Officers overheard the woman say she "just wanted to die," the complaint said.

Ibrahim told officers that he and the woman, whom he said was his girlfriend, were drunk and messed up. He maintains that the incident was a misunderstanding, according to Omar Jamal, the executive director of the Somali Justice Advocacy Center who spoke Thursday on Ibrahim's behalf.

"He did not rape her," Jamal said.

According to a search warrant affidavit, investigators talked to one resident in the building who said that a woman had knocked on his door in the middle of the night yelling "call the police!" The man said he didn't open the door or look out. He said he called police, but police said there is no record of that call.

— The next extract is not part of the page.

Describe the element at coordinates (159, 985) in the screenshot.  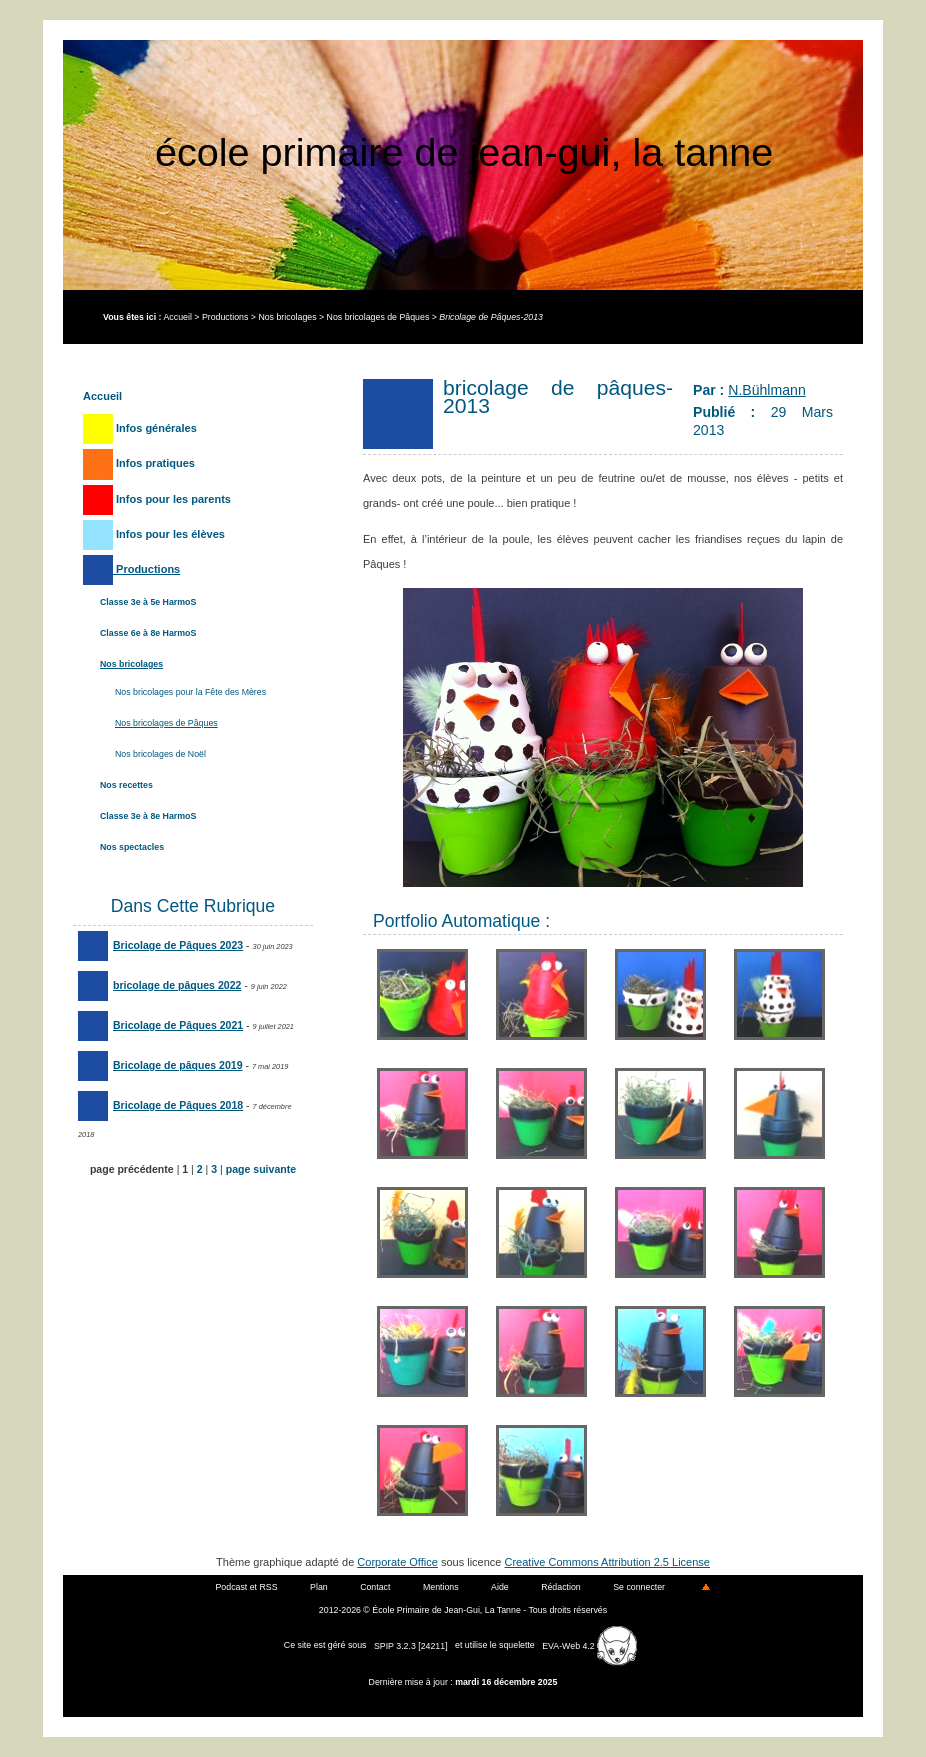 I see `bricolage de pâques 2022` at that location.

The affidavit also said the surveillance video shows an unknown man approaching Ibrahim and the woman. Ibrahim, who wasn't wearing pants, confronts the man and chases him down the hall.

Differing accounts

According to the complaint, the victim said she had gone to a friend's apartment Monday night and that a man she knew as "Gomay" was there. The three drank together, and when she tried to leave, "Gomay" came after her and assaulted her in the hall.

Ibrahim told police he had gone to the woman's house and taken her to a friend's apartment. After drinking, she wanted to leave and had taken his keys, Ibrahim said. He said they fought but he said he didn't rape her.

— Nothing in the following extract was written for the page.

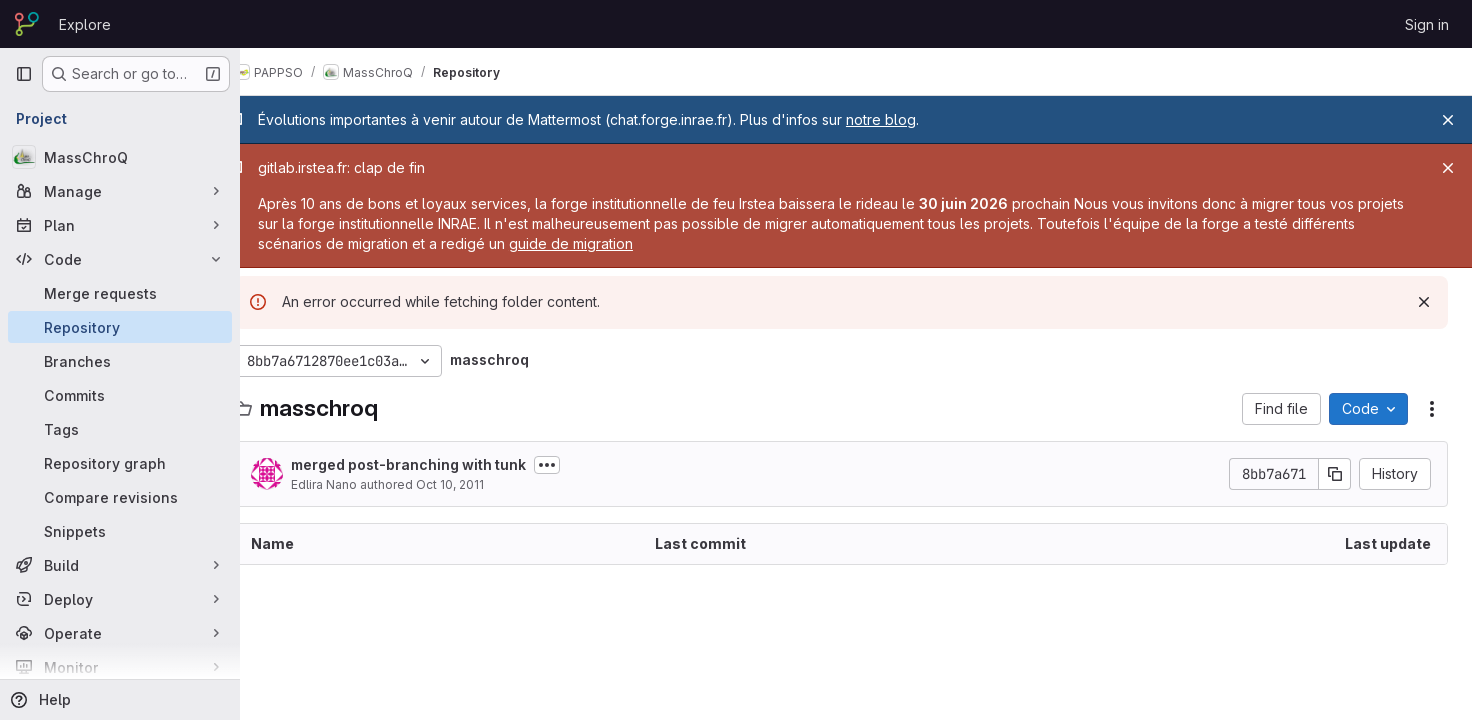 This screenshot has width=1472, height=720. I want to click on Oct 10, 2011 [October 10, 2011 at 3:19:33 PM UTC], so click(480, 484).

The lack of intervention in the St. Paul case calls to mind the 1964 murder of Kitty Genovese, who was stabbed to death outside an apartment building in New York City. Although as many as a dozen people saw parts of the attack, no one stepped in or immediately called for help.

Trying to raise awareness

In the main office of the Afton View Apartments on Thursday, manager Abdullahi Anshoor said he has made a point of encouraging new tenants to report all crimes to police. It's a message that is repeated at National Night Out events, too, he said.

Walsh, the police spokesman, said that the 911 dispatch staff currently has no Somali telecommunicators, but that efforts are underway to hire Somali-language speakers. Until that happens, he said, dispatchers can call translators for three-way communications.

Police make clear, too, Walsh said, that anyone wishing to report crimes can ask English-language speakers to relay the information to police.

The question of why so many people who must have been aware of the disturbance would not call Tuesday morning has yet to be easily answered.

Anshoor recognized a man on the video who was walking toward the man and woman and then turned around. Anshoor said he asked the man Tuesday why he did not report what he saw. The man replied: "I thought they were drunk. And I left."